The inversion of the NSAT using the PS-DL approach yields satisfactory results when the LST and LSE are used as prior knowledge. To demonstrate the importance of using these parameters as prior knowledge, we analyze the inversion accuracy of the NSAT without using the LST and LSE. Five groups of comparative analyses are performed, and the results are shown in Table 7. In Test 3, in which there are only four bands of information, the MAE and RMSE are 1.61 K and 1.90, respectively. The accuracy is enhanced when band 33 is replaced with the water vapor information (Test 1), with the MAE and RMSE being 1.32 K and 1.65 K, respectively. In Test 2, more band information is added, and the accuracy is further enhanced, with the MAE and RMSE being 0.98 K and 1.21 K, respectively. This finding highlights that in given conditions, the accuracy can be increased by increasing the number of bands. A comparison of the values presented in Table 6 and Table 7 indicates that the NSAT inversion accuracy can be increased by using LST and LSE as prior knowledge.
The accuracy of Test 4 (bands 29, 31, 32, LST, LSE), with the MAE and RMSE being 1.11 K and 1.40 K, respectively, is lower than that of Model 1. This finding demonstrates the importance of using the water vapor information for NSAT retrieval. A comparison of Models 2 and 3 shows that increasing the band information can enhance the inversion accuracy. Notably, in practical applications, several satellites may not have adequate thermal bands to complete the inversion. Therefore, we designed Test 5 (bands 31, 32, LST, and LSE), which achieves satisfactory MAE and RMSE values of 1.24 K and 1.56 K, respectively. This analysis demonstrates that the optimal combination must be selected considering the sensor band settings to enhance the NSAT inversion accuracy.

5.2. Conclusions

Considering the advantages and disadvantages of traditional methods, we develop a novel fully coupled framework to robustly invert the NSAT. The proposed PS-DL framework inherits the advantages of physical, statistical, and DL methods. Through the iterative optimization of physical and statistical methods, DL effectively solves the ill-conditioned problem of NSAT inversion and enhances the NSAT inversion accuracy.
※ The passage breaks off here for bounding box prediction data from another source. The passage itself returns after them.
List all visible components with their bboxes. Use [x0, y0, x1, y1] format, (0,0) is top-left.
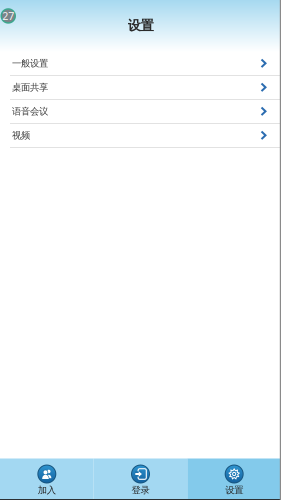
staticText: 加入: [38, 484, 56, 496]
staticText: 语音会议: [12, 106, 48, 117]
staticText: 设置: [128, 17, 154, 34]
staticText: 登录: [132, 484, 150, 496]
staticText: 27: [2, 9, 14, 23]
button[interactable]: 登录: [94, 458, 187, 500]
button[interactable]: 加入: [0, 458, 94, 500]
staticText: 桌面共享: [12, 82, 48, 93]
staticText: 一般设置: [12, 58, 48, 69]
staticText: 设置: [225, 484, 243, 496]
button[interactable]: 一般设置: [0, 52, 281, 75]
button[interactable]: 语音会议: [0, 100, 281, 123]
button[interactable]: 设置: [187, 458, 281, 500]
button[interactable]: 桌面共享: [0, 76, 281, 99]
staticText: 视频: [12, 130, 30, 141]
button[interactable]: 视频: [0, 124, 281, 147]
In this framework, LST and LSE are retrieved first, and then LST and LSE are used as prior knowledge to further retrieve NSAT. This model will become a paradigm for retrieving near-surface air temperature from thermal infrared remote sensing, and the DL for NSAT inversion is not only physically meaningful but also interpretable, which is a milestone in the history of near-surface air temperature retrieval. Because it realizes the coordinated development, mutual promotion, and integration of different methods, the proposed framework demonstrates significant application potential in the inversion of geophysical parameters.
To enhance the accuracy and the portability of the algorithm, the LST and LSE are used as prior knowledge. The best band combinations for NSAT retrieval from MODIS data are bands 20, 22, 23, 29, 31, and 32 with LST and LSE because the influence of the solar radiation is eliminated (nighttime conditions), and the relationship between the ground and atmosphere gradually reaches a state of equilibrium. Consequently, in these conditions, the NSAT experiences low interference and is stable. The inversion accuracy for the combination of bands suitable for day inversion can be enhanced by adding the atmospheric WVC information. The inversion results of different models show that the PS-DL method exhibits a high inversion accuracy in all periods, which satisfies practical application requirements. To further enhance the inversion accuracy, the observation angles can be divided into different intervals to build training and test databases to retrain the DL-NN. The division can also be performed according to different seasons and regions.

Author Contributions

Methodology, software, validation, formal analysis, investigation, data curation, writing—original draft and writing, B.D.; conceptualization, methodology, software, validation, formal analysis, investigation, data curation, writing—original draft, writing—review, editing, project administration and funding acquisition, K.M.; formal analysis, investigation and data curation, S.M.B. and F.M.; resource, formal analysis, investigation and editing, X.-M.W., Z.G., C.J. and G.D. All authors have read and agreed to the published version of the manuscript.

Funding

This project is funded under the Funding by Fengyun Application Pioneering Project (grant no. FY-APP-2022.0205), the National Key R&D Programof China (grant no. 2021YFD1500101), Ningxia Science and Technology Department Flexible Introduction talent project (grant no. 2021RXTDLX14), the Fundamental Research Funds for Central Nonprofit Scientific Institution (grant no. 1610132020014) and the Open Fund of the State Key Laboratory of Remote Sensing Science (grant no. OFSLRSS202201), and the Framework Project of Asia-Pacific Space Cooperation Organization (APSCO) member states (global and key regional drought forecasting and monitoring, grant no. 20222144).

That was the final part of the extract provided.